3. Otoksisitas dan nefrotoksisitas lebih sering terjadi pada penggunaan streptomisin
dibandingkan dengan aminoglikosida lainnya.
4. Kemerahan pada kulit, dermatitis eksfoliatif, syok anafilaktik, neutropenia,
agranulositosis, anemia aplastik, dan trombositopenia.

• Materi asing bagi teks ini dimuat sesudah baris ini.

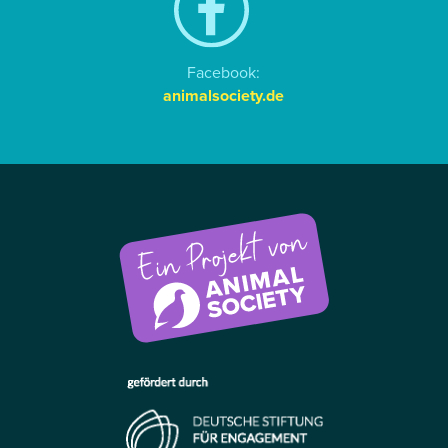
Facebook:
animalsociety.de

5. Gangguan saraf, Sakit kepala, Hipotensi, Mengantuk, Ruam, Mual dan muntah,
Anemia, Badan terasa lemas
N. Perhatian khusus
1. Ototoxicity dan nephrotoxicity yang kemungkinan besar terdapat pada pasien
geriatrik dan pasien yang mengalami dehidrasi, pada pasien yang menerima dosis
tinggi atau yang melakukan pengobatan dalam jangka waktu panjang, mereka yang
juga menerima atau yang telah menerima obat ototoxic atau nephrotoxic lainnya.
(Perhatikan pengawasan konsentrasi serum dan atau puncak konsentrasi serum/rasio
MIC pada pasien ini)
2. Gunakan dengan hati-hati pada pasien dengan kondisi yang berhubungan dengan
kelemahan otot (misalnya myasthenia gravis, penyakit Parkinson), pasien yang telah
memiliki disfungsi ginjal, kerusakan vestibular atau cochlear.

O. Peringatan
1. Hindari penggunaan streptomycin jika tengah menerima vaksin atau memiliki
riwayat alergi obat terhadap obat aminoglikosida lain.

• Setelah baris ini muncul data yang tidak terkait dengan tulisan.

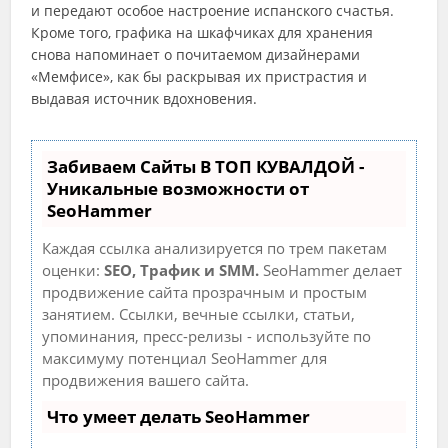
и передают особое настроение испанского счастья.
Кроме того, графика на шкафчиках для хранения
снова напоминает о почитаемом дизайнерами
«Мемфисе», как бы раскрывая их пристрастия и
выдавая источник вдохновения.
Забиваем Сайты В ТОП КУВАЛДОЙ -
Уникальные возможности от
SeoHammer
Каждая ссылка анализируется по трем пакетам
оценки:
SEO, Трафик и SMM.
SeoHammer делает
продвижение сайта прозрачным и простым
занятием. Ссылки, вечные ссылки, статьи,
упоминания, пресс-релизы - используйте по
максимуму потенциал SeoHammer для
продвижения вашего сайта.
Что умеет делать SeoHammer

2. Hindari menggunakan streptomycin setelah diberikan obat bius atau obat pelemas
otot (misalnya baclofen), karena dapat meningkatkan risiko gangguan saraf, otot, dan
sistem pernapasan.
3. Penggunaan streptomycin dapat menimbulkan efek nefrotoksik dan neurotoksik.

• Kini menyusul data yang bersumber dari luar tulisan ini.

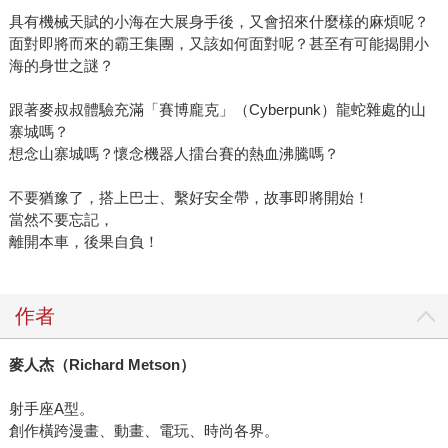
具有機械天賦的小海在大展身手後，又會招來什麼樣的麻煩呢？
面對即將而來的霸王集團，又該如何面對呢？甚至有可能揭開小
海的身世之謎？
跟著麥叔叔體驗充滿「賽博龐克」（Cyberpunk）龍蛇雜處的山
寨城嗎？
想念山寨城嗎？懷念機器人擂台賽的熱血沸騰嗎？
不要猶豫了，搭上巴士、繫好安全帶，故事即將開始！
當然不要忘記，
離開本車，後果自負！
作者
麥人杰（
Richard Metson
）
射手座A型。
創作橫跨漫畫、動畫、電玩、時尚各界。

Efek neurotoksik dan nefrotoksik adalah efek yang dapat menyebabkan gangguan
pada ginjal dan sistem saraf.
4. Hati-hati jika Anda menderita atau memiliki riwayat vertigo, myasthenia gravis, dan
gangguan ginjal.
5. Beri tahu dokter jika tengah menerima obat-obatan lain, termasuk suplemen dan
produk herba.
6. Segera temui dokter apabila terjadi reaksi alergi atau overdosis.
P. Interaksi Obat

Beberapa interaksi yang dapat terjadi jika menggunakan streptomycin bersama dengan obat
lain adalah:
1. Risiko munculnya efek nefrotoksik dan neurotoksik meningkat, jika digunakan
dengan neomycin, kanamycin, gentamicin, paromomycin, polymyxin B, colistin,
tobramycin, atau ciclosporin.
2. Risiko efek ototoksik (gangguan pendengaran) dan nefrotoksik meningkat, jika
digunakan dengan manitol atau furosemide.
3. Meningkatkan efek samping obat pelemas otot.
4. Meningkatkan risiko gangguan fungsi ginjal, jika digunakan dengan sefalosporin.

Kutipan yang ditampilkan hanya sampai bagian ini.